In der mündlichen Verhandlung am 18. August 2020 wurde der Obergutachter gehört. Ausweislich des Protokolls der mündlichen Verhandlung ging es bei der Befragung des Sachverständigen vorrangig darum, dass jedenfalls ein Teil der Beweisfragen eine Bauteilöffnung erforderlich gemacht hätte.
Nach Beendigung der Befragung des Sachverständigen und dessen Entlassung erklärte die Beklagte zu 1.), sie lehne den Vorsitzenden Richter am Landgericht wegen Besorgnis der Befangenheit ab. Eine Begründung zu diesem Antrag gab sie nicht, insoweit bat sie um eine Schriftsatzfrist. Nachdem die Parteien anschließend ihre Sachanträge gestellt hatten, erklärte die Prozessbevollmächtigte der Beklagten, sie lehne den Vorsitzenden Richter hinsichtlich der Verfahrensweise erneut ab. Weitere Begründung erfolge schriftlich.
In einem etwa zwei Wochen nach dieser Verhandlung eingereichten Schriftsatz führt die Beklagte verschiedene Gründe auf, die die Befangenheitsanträge begründen sollen. Sie wirft dem Richter unter andrem vor, bei der Anhörung des Sachverständigen ihr Fragerecht beschränkt zu haben. Sie habe zu der zur Frage der Probenentnahme durch den Vorgutachter weiter vortragen und erklären wollen, wie es dazu im Jahr 2015 gekommen war. Diesen weiteren Sachvortrag habe der Vorsitzende nicht zugelassen und erklärt, sie solle die scharfen Nachfragen sein lassen. Ferner habe der Vorsitzende weitere Fragen zu der Problematik, ob bei den Fassadenarbeiten Vorschriften der EnEV eingehalten worden seien, nicht zugelassen. Auch habe der Richter zur Frage der Beweisvereitelung dadurch, dass der Obergutachter keine bauteilzerstörenden Untersuchungen durchführen konnte, unzutreffende Ansichten vertreten. Schließlich wird die Verfahrensleitung durch das Gericht in den Jahren 2014 bis 2018 gerügt. So habe der Richter in 2014 auf Terminsverlegungsanträge nicht sachgerecht reagiert. Darüber hinaus habe er in den Jahren 2015 bis 2017 den Erstgutachter falsch angeleitet. Auch die Auswahl der Gutachter durch das Gericht wird zum Gegenstand der Befangenheitsanträge gemacht. Schließlich habe das Gericht mit der Forderung nach Kostenvorschüssen für die Sachverständigen Druck auf sie ausüben wollen.

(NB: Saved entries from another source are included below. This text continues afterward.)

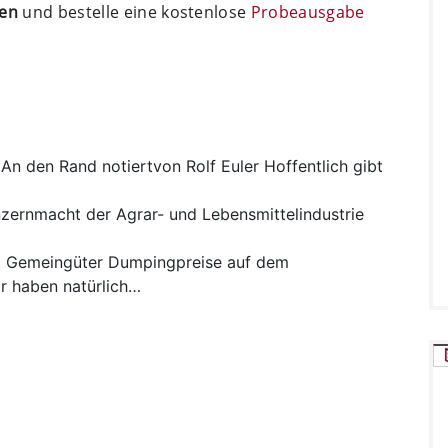
ten
und bestelle eine kostenlose
Probeausgabe
An den Rand notiertvon Rolf Euler Hoffentlich gibt
zernmacht der Agrar- und Lebensmittelindustrie
!
Gemeingüter
Dumpingpreise auf dem
r haben natürlich…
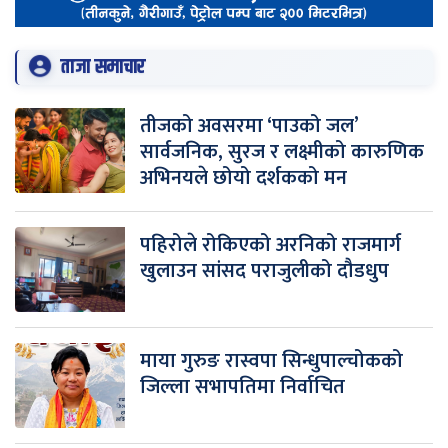
ताजा समाचार
तीजको अवसरमा ‘पाउको जल’
सार्वजनिक, सुरज र लक्ष्मीको कारुणिक
अभिनयले छोयो दर्शकको मन
पहिरोले रोकिएको अरनिको राजमार्ग
खुलाउन सांसद पराजुलीको दौडधुप
माया गुरुङ रास्वपा सिन्धुपाल्चोकको
जिल्ला सभापतिमा निर्वाचित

Der abgelehnte Richter hat sich dazu unter dem 3. September 2020 dienstlich geäußert. Hinsichtlich des Vorwurfes der Beschränkung des Fragerechts hat er angegeben, er habe die Beklagte 1.) lediglich gebeten, persönliche Anwürfe gegen den Sachverständigen bei den an diesen gerichteten Fragen zu unterlassen. Hinsichtlich der Frage der Beweislast im Zusammenhang mit der Notwendigkeit der Bauteilöffnungen habe er den Parteien seine vorläufige Rechtansicht mitgeteilt. Die dienstliche Äußerung ist den Beteiligten zur Stellungnahme übermittelt worden, woraufhin sich die Klägerin mit Schriftsatz vom 14. September 2020 und die Beklagte zu 1.) mit Schriftsatz vom 14. September 2020 geäußert haben.
Das Landgericht Frankfurt (Oder) hat die Befangenheitsgesuche der Beklagten zu 1.) und ihrer Prozessbevollmächtigten mit Beschluss vom 30. September 2020 als unzulässig verworfen. Dagegen richtet sich die sofortige Beschwerde der Beklagten zu 1.), der das Landgericht nicht abgeholfen und dem Oberlandesgericht zur Entscheidung vorgelegt hat.
II. Die sofortige Beschwe...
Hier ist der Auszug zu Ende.